It was the Friday before Carnival break, this last February, and on this day the school where I teach permitted the kids to come in to classes out of uniform. As expected, there was a high tide of hoodies, tight jeans, expensive garish trainers and silly-looking headgear worn at self-conscious angles on the part of the boys whilst some of the girls accompanied their intentions with revealing outfits and precocious make-up that screamed of something Manga-like. In at least one of the schools I went to at around that age they used to call this rare privilege “being allowed to come in in mufti”. At Saint Julian’s I seem to remember we did this once a year for charity. I remember the excitement – the quiet anxiety, for some of us – of trying to get the moment right; that chance to exhibit ourselves adequately in front of our peers and all those girls we so wanted to impress.
That Friday at work, however, I was genuinely surprised to see the number of boys and girls who had come in to school in disguises of one form or another. Yes, there was the expected range of kids fantasy outfits – footballers, boxers, gangsters, princesses, mermaids and so on – but there were a number of kids who I found had thought of very original disguises and concepts that in several cases required two or three of them to complete. Almost all of these went on later in the day to compete for the best disguise award for their year that went on after lunch in the theatre. They had clearly given their outfits some thought and it was fun to see them enjoying the moment with healthy abandon.

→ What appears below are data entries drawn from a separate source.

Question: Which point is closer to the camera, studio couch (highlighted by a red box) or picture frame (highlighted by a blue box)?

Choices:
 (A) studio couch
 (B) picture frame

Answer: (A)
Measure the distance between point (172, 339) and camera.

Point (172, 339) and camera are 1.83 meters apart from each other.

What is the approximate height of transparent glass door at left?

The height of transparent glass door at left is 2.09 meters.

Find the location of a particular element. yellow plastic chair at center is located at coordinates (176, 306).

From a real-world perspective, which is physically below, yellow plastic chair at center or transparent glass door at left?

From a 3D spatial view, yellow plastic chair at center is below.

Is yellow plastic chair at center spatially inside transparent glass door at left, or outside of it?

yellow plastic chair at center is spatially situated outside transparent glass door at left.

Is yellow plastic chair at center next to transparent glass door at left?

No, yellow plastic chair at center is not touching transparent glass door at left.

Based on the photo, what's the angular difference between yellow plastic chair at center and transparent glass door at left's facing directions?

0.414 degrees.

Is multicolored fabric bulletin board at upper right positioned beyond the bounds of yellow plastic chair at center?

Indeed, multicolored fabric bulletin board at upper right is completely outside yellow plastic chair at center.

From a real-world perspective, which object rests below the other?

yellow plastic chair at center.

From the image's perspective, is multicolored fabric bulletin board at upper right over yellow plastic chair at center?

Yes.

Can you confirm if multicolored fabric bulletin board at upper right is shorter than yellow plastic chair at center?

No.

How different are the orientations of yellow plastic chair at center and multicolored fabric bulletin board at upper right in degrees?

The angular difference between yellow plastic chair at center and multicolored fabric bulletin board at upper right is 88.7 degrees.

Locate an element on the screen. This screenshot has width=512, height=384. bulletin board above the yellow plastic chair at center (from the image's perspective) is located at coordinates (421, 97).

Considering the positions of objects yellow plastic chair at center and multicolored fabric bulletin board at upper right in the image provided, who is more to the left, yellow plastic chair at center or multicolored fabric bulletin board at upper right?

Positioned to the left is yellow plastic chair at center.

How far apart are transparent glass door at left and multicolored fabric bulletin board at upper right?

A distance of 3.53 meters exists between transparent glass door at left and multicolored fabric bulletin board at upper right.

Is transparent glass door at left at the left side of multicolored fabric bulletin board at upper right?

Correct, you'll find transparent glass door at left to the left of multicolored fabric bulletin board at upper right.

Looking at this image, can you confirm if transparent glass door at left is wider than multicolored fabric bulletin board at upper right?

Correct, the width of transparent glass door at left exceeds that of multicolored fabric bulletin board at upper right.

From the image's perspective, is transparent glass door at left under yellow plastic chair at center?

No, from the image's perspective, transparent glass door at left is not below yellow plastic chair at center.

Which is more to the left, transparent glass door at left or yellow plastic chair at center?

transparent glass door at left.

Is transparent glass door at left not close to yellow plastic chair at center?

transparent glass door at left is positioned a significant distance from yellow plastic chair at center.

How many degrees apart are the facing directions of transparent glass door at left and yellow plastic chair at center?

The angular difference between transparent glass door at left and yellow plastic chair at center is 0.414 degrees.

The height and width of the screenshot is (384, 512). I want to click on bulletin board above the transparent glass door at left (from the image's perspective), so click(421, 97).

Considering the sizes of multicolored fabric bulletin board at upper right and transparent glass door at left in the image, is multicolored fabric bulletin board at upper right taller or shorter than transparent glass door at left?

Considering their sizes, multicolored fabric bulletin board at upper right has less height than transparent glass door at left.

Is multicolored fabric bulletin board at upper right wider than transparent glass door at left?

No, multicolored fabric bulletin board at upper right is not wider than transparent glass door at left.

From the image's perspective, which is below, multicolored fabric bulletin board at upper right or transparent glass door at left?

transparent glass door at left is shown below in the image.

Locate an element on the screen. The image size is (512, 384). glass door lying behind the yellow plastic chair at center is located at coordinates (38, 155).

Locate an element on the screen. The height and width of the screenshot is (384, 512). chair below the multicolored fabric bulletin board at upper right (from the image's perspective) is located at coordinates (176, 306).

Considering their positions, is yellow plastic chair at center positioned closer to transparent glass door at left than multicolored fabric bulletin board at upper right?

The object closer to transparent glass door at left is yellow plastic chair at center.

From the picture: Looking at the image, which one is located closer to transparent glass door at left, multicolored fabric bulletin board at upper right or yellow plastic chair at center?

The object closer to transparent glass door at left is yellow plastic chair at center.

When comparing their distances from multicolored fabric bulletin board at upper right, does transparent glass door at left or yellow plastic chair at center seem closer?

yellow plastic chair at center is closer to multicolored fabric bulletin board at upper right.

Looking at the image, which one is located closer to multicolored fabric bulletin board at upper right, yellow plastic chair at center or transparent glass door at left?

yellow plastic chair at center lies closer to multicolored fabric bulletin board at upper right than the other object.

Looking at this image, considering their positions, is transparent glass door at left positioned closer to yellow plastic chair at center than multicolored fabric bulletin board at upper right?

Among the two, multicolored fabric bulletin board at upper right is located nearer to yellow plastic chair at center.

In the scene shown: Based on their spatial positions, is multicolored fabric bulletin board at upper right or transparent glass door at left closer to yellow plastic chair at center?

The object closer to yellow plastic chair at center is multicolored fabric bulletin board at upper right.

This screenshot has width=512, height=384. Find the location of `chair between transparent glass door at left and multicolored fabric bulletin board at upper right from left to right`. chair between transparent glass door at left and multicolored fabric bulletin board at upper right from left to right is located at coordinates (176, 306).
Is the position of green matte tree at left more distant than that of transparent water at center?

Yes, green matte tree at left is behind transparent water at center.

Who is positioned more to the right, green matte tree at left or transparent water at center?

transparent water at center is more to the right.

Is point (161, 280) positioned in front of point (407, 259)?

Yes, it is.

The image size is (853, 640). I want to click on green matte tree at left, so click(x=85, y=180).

I had understood the day was theirs as I walked in to my first period at 11:00 to find 2D screaming and squealing in their form room. Instead of taking them back to the Art Room, as I would have done, I opted to keep them there and settled down behind the teacher’s desk, after trying a few words with them and an attempt at registration, to take the riot in. Bangles and jewellery and eye-liner in tight little skirts, in a state of hysterics, bounced from the walls to the tinny sound of music from various laptops. A banana asked me if she might draw whilst two playing cards, squeezing sideways between the desks, came up to ask me if they might be allowed to go down to the music room to rehearse. One of the footballers, in full Barcelona kit, was kicking a ball around with Karate Kid as the various hoodies sauntered about the room as casually as they could, dodging missiles of one form or another. Half of the class DESPERATELY needed to pee. All of them were yelling….at one and other or just for the sake of it; I don’t know. It took me a few minutes of banging the table and shouting them down to regain some form of control. They seemed indignant with me when I managed to make myself heard. They calmed down a little and I sat down to catch up on my emails and read the news. One of the girls came up to me to ask if they might use the projector to play some music. I agreed and got back to my correspondence.

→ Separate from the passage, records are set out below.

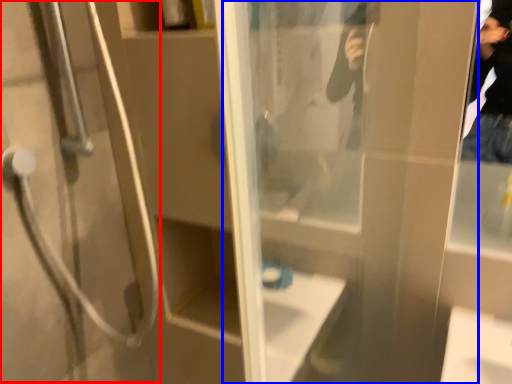 Question: Among these objects, which one is nearest to the camera, shower door (highlighted by a red box) or screen door (highlighted by a blue box)?

Choices:
 (A) shower door
 (B) screen door

Answer: (B) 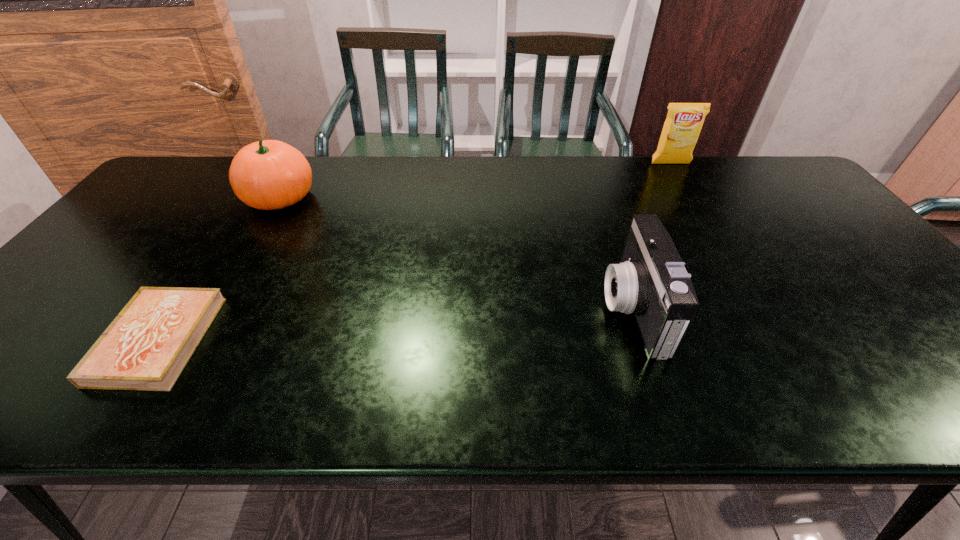 Find the location of `blank space located on the right of the hardback book`. blank space located on the right of the hardback book is located at coordinates (383, 340).

Find the location of a particular element. The height and width of the screenshot is (540, 960). crisp (potato chip) that is at the far edge is located at coordinates (684, 121).

Where is `pumpkin situated at the far edge`? The height and width of the screenshot is (540, 960). pumpkin situated at the far edge is located at coordinates (269, 174).

The height and width of the screenshot is (540, 960). Find the location of `object situated at the near edge`. object situated at the near edge is located at coordinates (146, 347).

Find the location of a particular element. The height and width of the screenshot is (540, 960). vacant area at the far edge of the desktop is located at coordinates (555, 158).

At what (x,y) coordinates should I click in order to perform the action: click on vacant space at the near edge of the desktop. Please return your answer as a coordinate pair (x, y). The image size is (960, 540). Looking at the image, I should click on (679, 411).

The width and height of the screenshot is (960, 540). In the image, there is a desktop. Find the location of `vacant region at the right edge`. vacant region at the right edge is located at coordinates (798, 201).

The image size is (960, 540). I want to click on vacant space at the far right corner of the desktop, so click(x=774, y=177).

Image resolution: width=960 pixels, height=540 pixels. In order to click on vacant space that's between the shortest object and the farthest object in this screenshot , I will do pos(415,252).

At what (x,y) coordinates should I click in order to perform the action: click on free space between the hardback book and the third object from left to right. Please return your answer as a coordinate pair (x, y). Looking at the image, I should click on (396, 325). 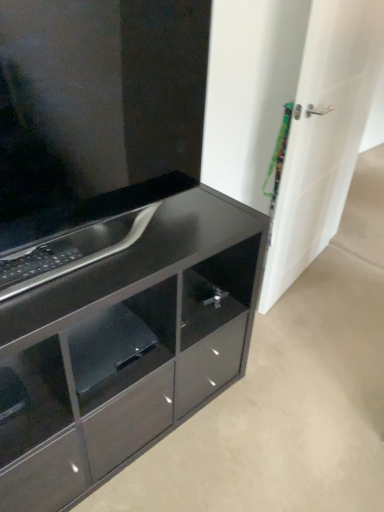 What are the coordinates of `free spot above glossy black cabinet at lower left (from a real-world perspective)` in the screenshot? It's located at (122, 241). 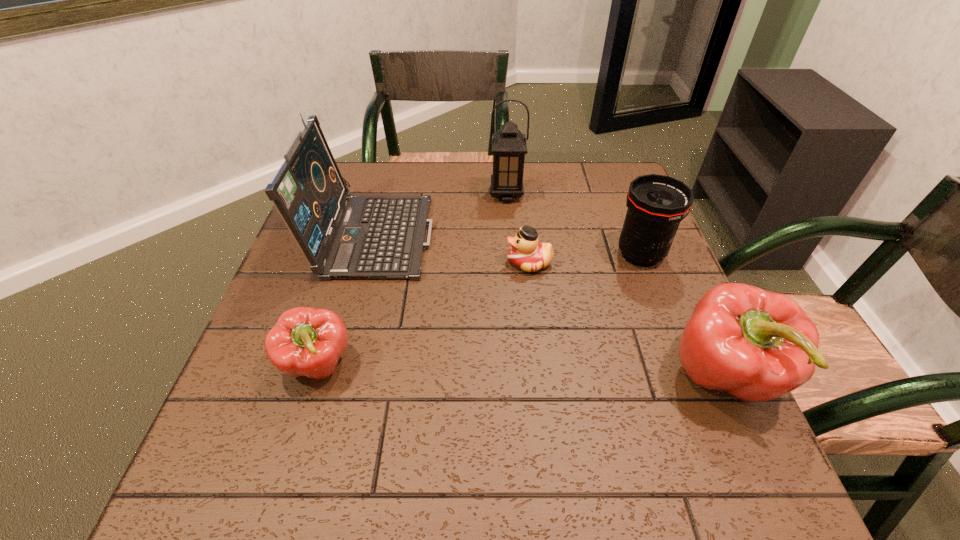 I want to click on telephoto lens that is at the right edge, so click(x=657, y=204).

Image resolution: width=960 pixels, height=540 pixels. In order to click on object at the far left corner in this screenshot , I will do 362,237.

The height and width of the screenshot is (540, 960). Identify the location of object that is at the near left corner. (305, 341).

Locate an element on the screen. This screenshot has height=540, width=960. object that is at the near right corner is located at coordinates (757, 345).

At what (x,y) coordinates should I click in order to perform the action: click on free space at the far edge. Please return your answer as a coordinate pair (x, y). Looking at the image, I should click on point(444,192).

Locate an element on the screen. This screenshot has width=960, height=540. free space at the near edge of the desktop is located at coordinates (578, 435).

Identify the location of vacant space at the left edge of the desktop. This screenshot has width=960, height=540. (300, 273).

Image resolution: width=960 pixels, height=540 pixels. Identify the location of vacant space at the far left corner of the desktop. (365, 194).

Locate an element on the screen. blank space at the far right corner is located at coordinates (601, 165).

Where is `vacant point located between the shortest object and the telephoto lens`? The height and width of the screenshot is (540, 960). vacant point located between the shortest object and the telephoto lens is located at coordinates (585, 258).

The girls quickly pushed back the desks at the front of the class and cleared a space where a phalanx of them began to dance in unison to the video being projected on the white board. All the boys had retreated to the back of the class and sat in a long line, their backs against the wall, immersed in their laptops in some game or other they were playing without paying the girls and their coquette little moves the slightest bit of attention. I looked at the lot of them, buried in their screens, and felt like saying “What are you doing? It’s all happening up front!” Of course in a year or so all of that will change. For now they couldn’t care less. I looked back at the girls and their moves and for a moment I observed them, letting my mind’s eye lose focus, and wondered what all these grown women were doing dancing as one in my class. Mariana suddenly turned to me and threw her arm in the air: “Mister!!! Can I go to the bathroom?” I almost felt my pupils contract as I nodded my consent and told her not to linger.